Google BigQuery

Source and destination

  1. Go to https://console.cloud.google.com/apis/credentials/serviceaccountkey to create a new service account.

  2. Select these BigQuery roles:

  • BigQuery Job User
  • BigQuery Data Viewer
  • BigQuery Metadata Viewer

If you plan on using BigQuery as a destination, you'll also need:

  • BigQuery Data Editor
  1. Select JSON for Key type.
  1. Click Create and save the JSON key file.

  2. In Polytomic, go to Connections → Add Connection → Google BigQuery.

  3. Paste the contents of the BigQuery JSON key file from step 3 in Polytomic's Service account credentials text box.

  1. Click Save.

Enabling Write Support

Polytomic can also sync your data into predefined tables in BigQuery. Follow these steps to enable this:

  1. Open the BigQuery Console and create a new dataset called polytomic (it must be named exactly this). For most people, the rest of the options can be left as default.
  1. Open the new dataset.
  1. Click the Create table button in the new dataset:
  1. Give the table a name that describes the data the table will hold, and then click the Add field button. Label the column and fill out the data type. Repeat this for as many fields as you'd like to sync from Polytomic.

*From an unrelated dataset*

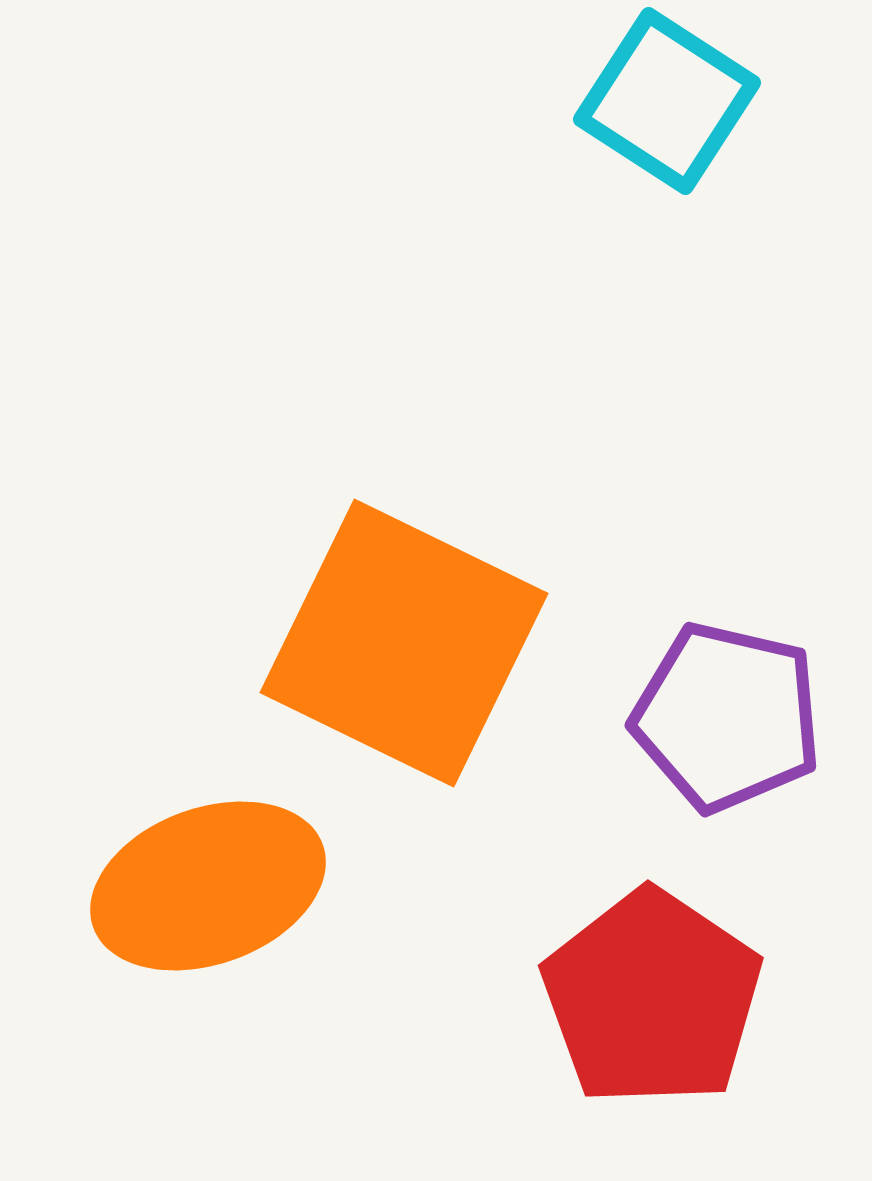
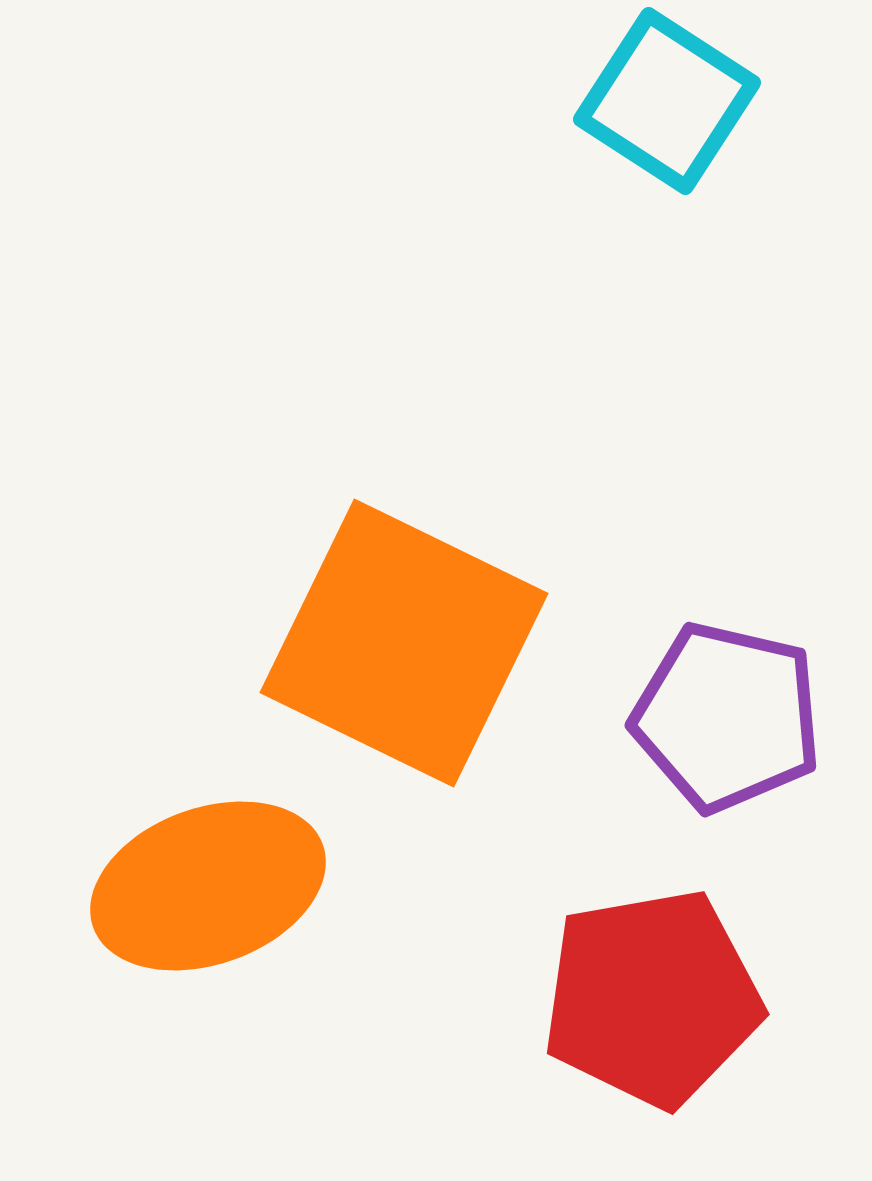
red pentagon: rotated 28 degrees clockwise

Note: If you want to use Append mode, your schema must include a column called polytomic_job_timestamp with type Timestamp.

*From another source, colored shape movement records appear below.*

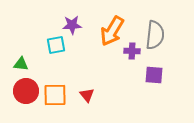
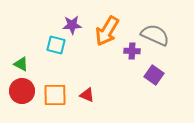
orange arrow: moved 5 px left
gray semicircle: rotated 72 degrees counterclockwise
cyan square: rotated 24 degrees clockwise
green triangle: rotated 21 degrees clockwise
purple square: rotated 30 degrees clockwise
red circle: moved 4 px left
red triangle: rotated 28 degrees counterclockwise
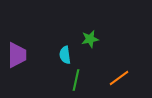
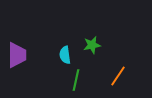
green star: moved 2 px right, 6 px down
orange line: moved 1 px left, 2 px up; rotated 20 degrees counterclockwise
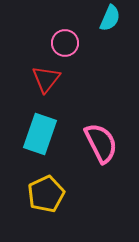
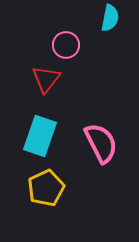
cyan semicircle: rotated 12 degrees counterclockwise
pink circle: moved 1 px right, 2 px down
cyan rectangle: moved 2 px down
yellow pentagon: moved 6 px up
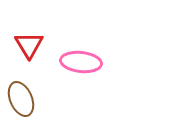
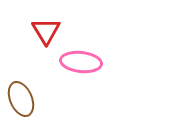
red triangle: moved 17 px right, 14 px up
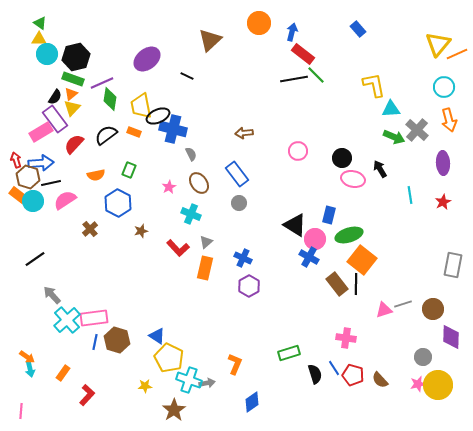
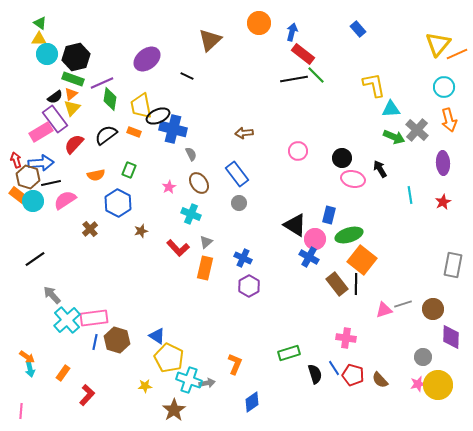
black semicircle at (55, 97): rotated 21 degrees clockwise
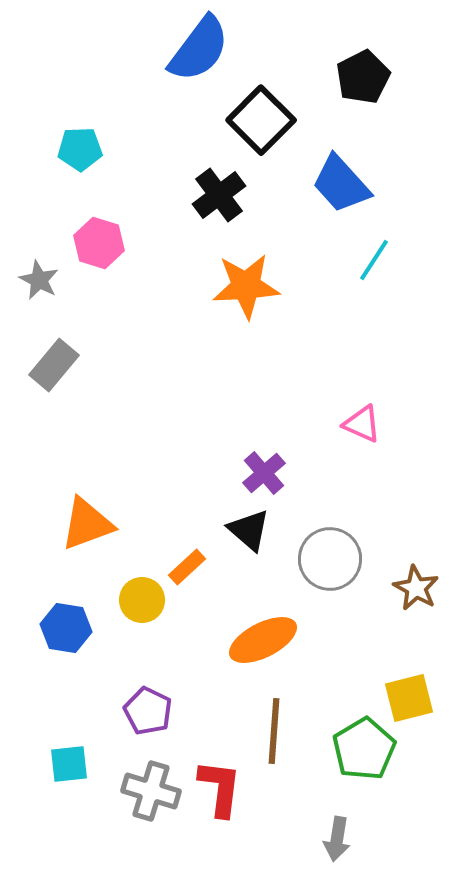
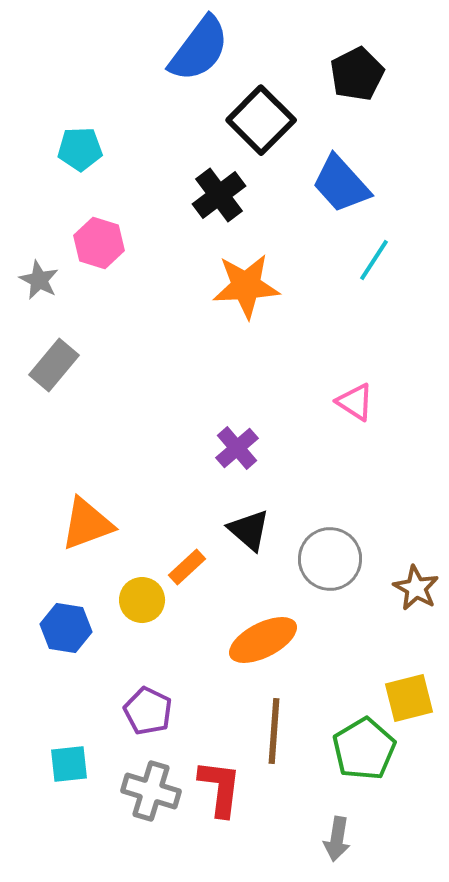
black pentagon: moved 6 px left, 3 px up
pink triangle: moved 7 px left, 22 px up; rotated 9 degrees clockwise
purple cross: moved 27 px left, 25 px up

Note: If you are trying to write "Record" field types in BigQuery, Polytomic may modify field names in order to comply with BigQuery field naming rules. The following rules apply:

  • Only the first 300 characters are used;
  • field names consist of only upper/lowercase letters, numbers, and underscores;
  • -, ., are converted to _; and
  • all other characters are dropped.
  1. Your table should now be visible inside Polytomic.

Creating new tables

Polytomic can also create new tables in BigQuery. The user must have Data Editor (or better) permissions in order to create the required dataset and tables.

You should be able to create a new table using the Create new table.. target for BigQuery. A new table will be created after you save the sync for the first time.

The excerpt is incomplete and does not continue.